Senin, 12 September 2011

PENERAPAN PENDIDIKAN KARAKTER BERBASIS ESQ UNTUK MENGATASI PERMASALAHAN REMAJA

PENDAHULUAN


Remaja adalah masa pertumbuhan ketiga yang dialami oleh manusia dalam kehidupannya dari masa kanak-kanak hingga tua atau dewasa. Masa remaja menjadi pembatas antara masa kanak-kanak dengan masa pemuda. Remaja memiliki perasaan yang sensitif dan cepat tersentuh. (Syahid M. Az-za’balawi, 2007:2). Remaja dikatakan memiliki perasaan yang sensitif yaitu remaja memiliki sifat mudah tersinggung, emosi, mengekspresikan perasaan suka dengan berlebihan dan cenderung fanatik dengan apa yang dia senangi seperti senang terhadap artis maka ia akan mengikuti semua prilaku artis tersebut mulai dari cara makan, cara berbicara, cara berpakaian, kebiasaan-kebiasaan yang kurang baik seperti narkoba, alkohol, seks bebas, aborsi dan berbagai kebiasaan buruk lainnya. Oleh karena hal tersebut remaja tidak punya prinsip dalam hidupnya atau mempunyai karakter tapi cendrung bersifat ikut-ikutan idolanya.

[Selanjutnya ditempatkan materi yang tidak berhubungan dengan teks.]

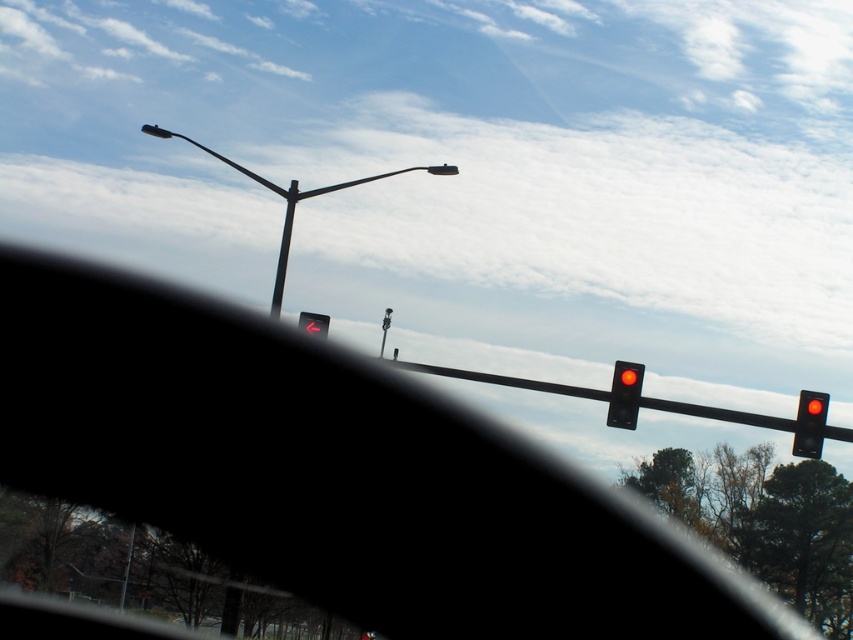 You are driving a car and see the metallic pole at center and the red matte traffic light at center. Which object is positioned higher in the scene?

The metallic pole at center is located above the red matte traffic light at center, so it is positioned higher in the scene.

You are a driver approaching an intersection. You see the matte glass traffic light at center right and the red matte traffic light at center. Which traffic light is taller?

The matte glass traffic light at center right is taller than the red matte traffic light at center.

Pada masa ini, remaja mengalami krisis identitas atau pencarian identitas, proses pertangguhan dan pencapaian karakter. Dalam segala proses ini, didalamnya,  remaja mengalami dan merasakan banyak hal dari dalam dirinya yang menyebabkan berbagai efek pada kehidupan sosialnya baik efek positif maupun negatif. Dalam dirinya mereka mengalami apa yang disebut ketidakstabilan emosi, kecanggungan dalam pergaulan dan kekakuan dalam gerakan. Mereka umumnya jadi senang bereksperimentasi, senang bereksplorasi, mempunyai banyak fantasi, khayalan dan bualan. Hal tersebut menyebabkan adanya kegelisahan karena banyak hal yang diinginkan namun remaja tidak memiliki cukup kemampuan untuk merealisasikan semuanya. Selain itu ada juga situasi dimana mereka mengalami perasaan kosong karena adanya perombakan pandangan dan petunjuk hidup.[1]

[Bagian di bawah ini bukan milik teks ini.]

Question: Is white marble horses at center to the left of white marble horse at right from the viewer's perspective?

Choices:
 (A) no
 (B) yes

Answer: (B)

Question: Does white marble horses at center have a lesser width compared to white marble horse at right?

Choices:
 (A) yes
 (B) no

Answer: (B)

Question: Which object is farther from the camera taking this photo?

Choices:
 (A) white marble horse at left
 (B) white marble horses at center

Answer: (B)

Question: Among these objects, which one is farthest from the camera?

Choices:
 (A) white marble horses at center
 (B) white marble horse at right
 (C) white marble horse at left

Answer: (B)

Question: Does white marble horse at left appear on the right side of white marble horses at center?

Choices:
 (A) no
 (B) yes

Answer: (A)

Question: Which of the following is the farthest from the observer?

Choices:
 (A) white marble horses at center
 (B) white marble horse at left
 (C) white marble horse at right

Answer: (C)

Sebenarnya sebagian remaja mampu mengatasi transisi ini dengan baik, namun beberapa remaja bisa mengalami penurunan pada kondisi psikis, fisiologis dan sosial. Mereka yang tidak begitu mampu mengatasinya sangat perlu pengetahuan dan pendidikan lebih sebagai penuntun langkah-langkah mereka bagaimana harus mengambil keputusan akan langkah hidupnya. Dalam hal ini, orang tua memang harus berperan aktif. Namun karena pada usia ini adalah usia dimana remaja banyak menghabiskan waktunya dengan berinteraksi sosial dengan kehidupan diluar lingkungan keluarganya, yakni terutama lingkungan sekolah, maka perlu adanya pendidikan dan bimbingan dari pihak sekolah yang dinilai sangat mempengaruhi proses pembentukan karakter anak.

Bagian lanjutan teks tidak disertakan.